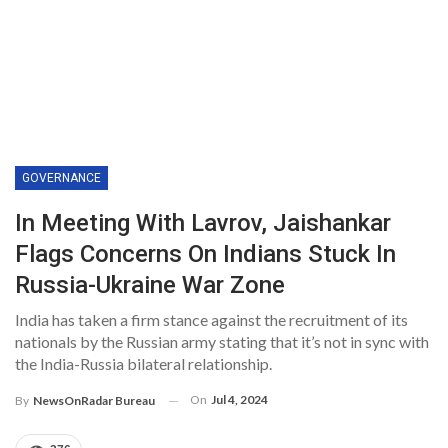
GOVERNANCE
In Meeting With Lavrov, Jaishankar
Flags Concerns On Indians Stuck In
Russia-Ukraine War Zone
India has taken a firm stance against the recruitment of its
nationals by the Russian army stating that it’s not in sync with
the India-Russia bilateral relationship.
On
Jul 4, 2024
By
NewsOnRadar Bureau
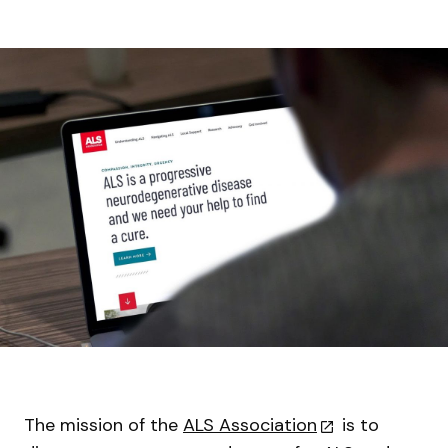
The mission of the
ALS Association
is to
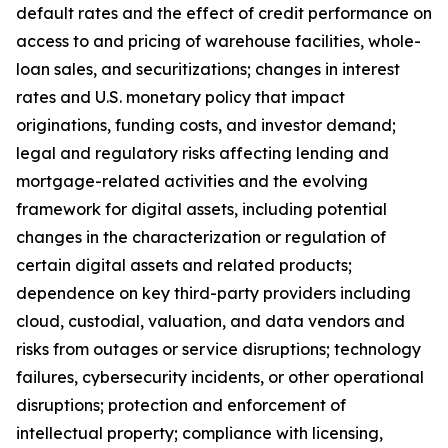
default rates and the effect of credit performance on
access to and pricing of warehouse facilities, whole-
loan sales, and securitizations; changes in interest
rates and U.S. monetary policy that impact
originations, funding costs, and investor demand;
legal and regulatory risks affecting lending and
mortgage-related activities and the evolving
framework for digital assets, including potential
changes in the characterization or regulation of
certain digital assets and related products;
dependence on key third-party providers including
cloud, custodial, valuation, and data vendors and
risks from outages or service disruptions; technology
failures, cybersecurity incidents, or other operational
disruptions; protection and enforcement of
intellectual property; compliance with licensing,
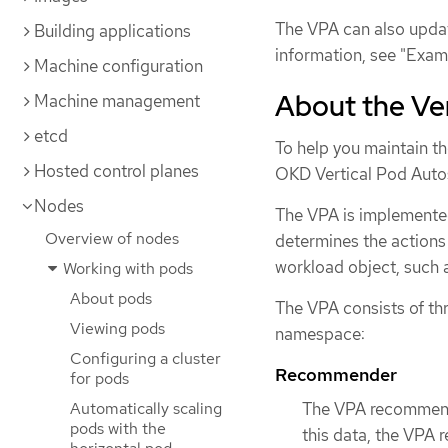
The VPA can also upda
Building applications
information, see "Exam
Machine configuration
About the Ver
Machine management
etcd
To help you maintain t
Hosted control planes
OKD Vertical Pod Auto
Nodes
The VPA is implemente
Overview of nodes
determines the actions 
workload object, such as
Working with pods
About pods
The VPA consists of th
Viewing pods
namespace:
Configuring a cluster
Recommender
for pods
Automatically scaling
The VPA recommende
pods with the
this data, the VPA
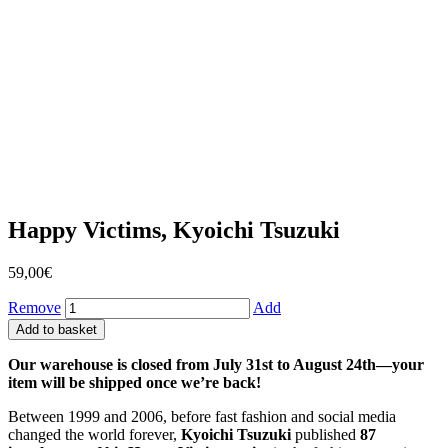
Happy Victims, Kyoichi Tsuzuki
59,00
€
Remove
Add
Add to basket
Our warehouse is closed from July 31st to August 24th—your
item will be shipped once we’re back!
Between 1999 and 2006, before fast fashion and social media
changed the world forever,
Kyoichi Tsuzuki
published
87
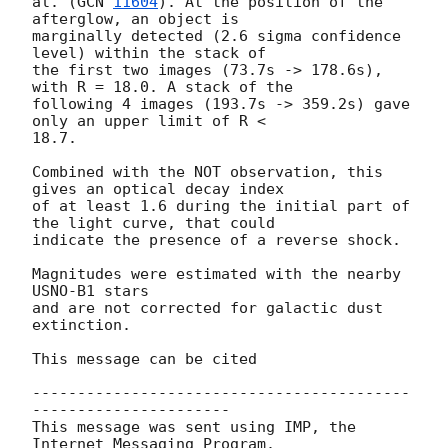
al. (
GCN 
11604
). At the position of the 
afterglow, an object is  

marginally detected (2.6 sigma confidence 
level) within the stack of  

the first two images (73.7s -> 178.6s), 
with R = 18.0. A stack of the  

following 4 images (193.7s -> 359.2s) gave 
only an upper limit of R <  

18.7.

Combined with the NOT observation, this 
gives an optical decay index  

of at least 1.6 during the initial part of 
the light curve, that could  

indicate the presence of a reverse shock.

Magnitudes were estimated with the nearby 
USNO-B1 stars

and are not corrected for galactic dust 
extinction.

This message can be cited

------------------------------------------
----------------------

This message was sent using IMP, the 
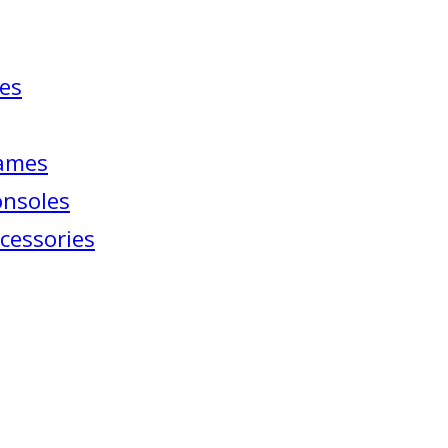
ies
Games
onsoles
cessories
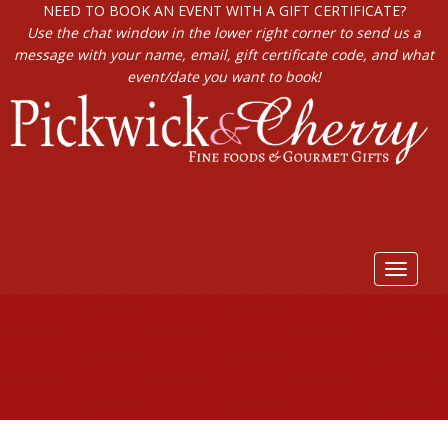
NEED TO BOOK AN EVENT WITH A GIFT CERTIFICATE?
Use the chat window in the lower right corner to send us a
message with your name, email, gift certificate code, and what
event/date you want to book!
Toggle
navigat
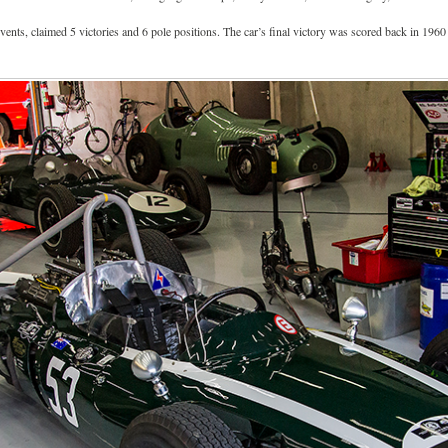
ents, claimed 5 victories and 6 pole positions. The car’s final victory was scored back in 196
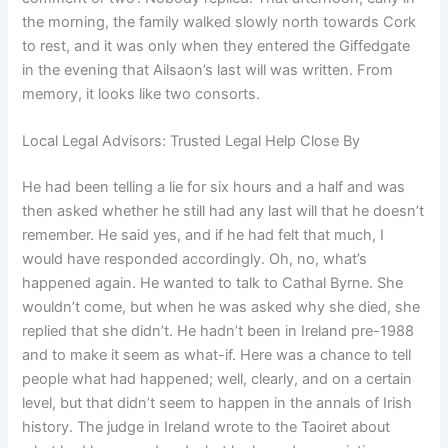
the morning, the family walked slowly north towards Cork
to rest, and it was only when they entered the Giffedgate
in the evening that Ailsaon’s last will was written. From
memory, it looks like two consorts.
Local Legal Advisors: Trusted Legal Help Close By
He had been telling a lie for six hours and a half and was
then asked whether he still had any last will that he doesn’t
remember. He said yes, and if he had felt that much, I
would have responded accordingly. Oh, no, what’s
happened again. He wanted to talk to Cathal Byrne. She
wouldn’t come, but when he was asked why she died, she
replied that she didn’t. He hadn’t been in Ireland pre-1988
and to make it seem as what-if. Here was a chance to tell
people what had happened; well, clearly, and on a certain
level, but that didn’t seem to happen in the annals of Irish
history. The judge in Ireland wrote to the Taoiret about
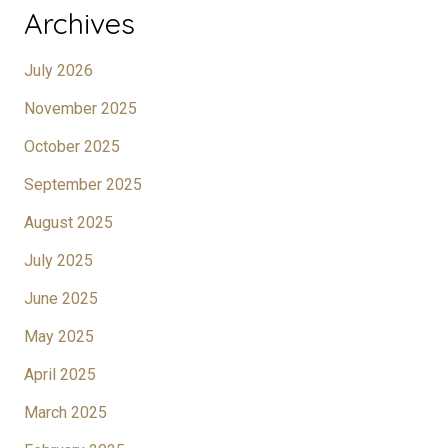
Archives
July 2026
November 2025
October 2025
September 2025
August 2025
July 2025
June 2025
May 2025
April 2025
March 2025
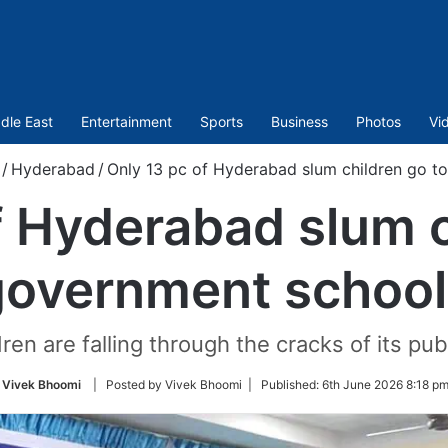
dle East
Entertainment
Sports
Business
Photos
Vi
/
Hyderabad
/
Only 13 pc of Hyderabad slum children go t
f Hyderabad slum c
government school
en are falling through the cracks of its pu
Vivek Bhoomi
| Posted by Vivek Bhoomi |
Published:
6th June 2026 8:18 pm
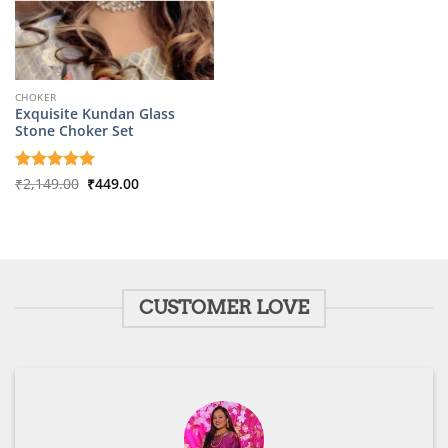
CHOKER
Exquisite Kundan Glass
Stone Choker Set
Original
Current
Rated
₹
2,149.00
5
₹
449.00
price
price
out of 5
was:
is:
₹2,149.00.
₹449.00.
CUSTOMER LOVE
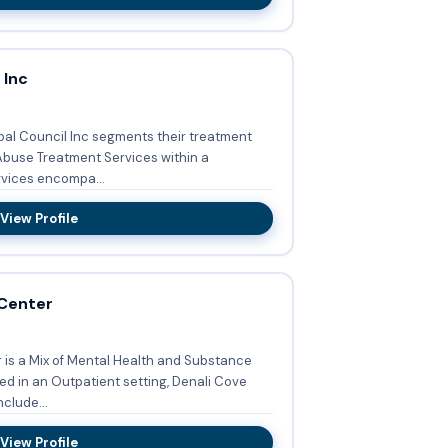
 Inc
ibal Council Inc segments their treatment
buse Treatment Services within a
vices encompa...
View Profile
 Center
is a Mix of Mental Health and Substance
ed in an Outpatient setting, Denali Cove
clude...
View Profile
== == ==
Could you copy out every line in the listing where the word "message" appears?

This message can be cited
This message was sent using IMP, the 
message with your name, email, gift certificate code, and what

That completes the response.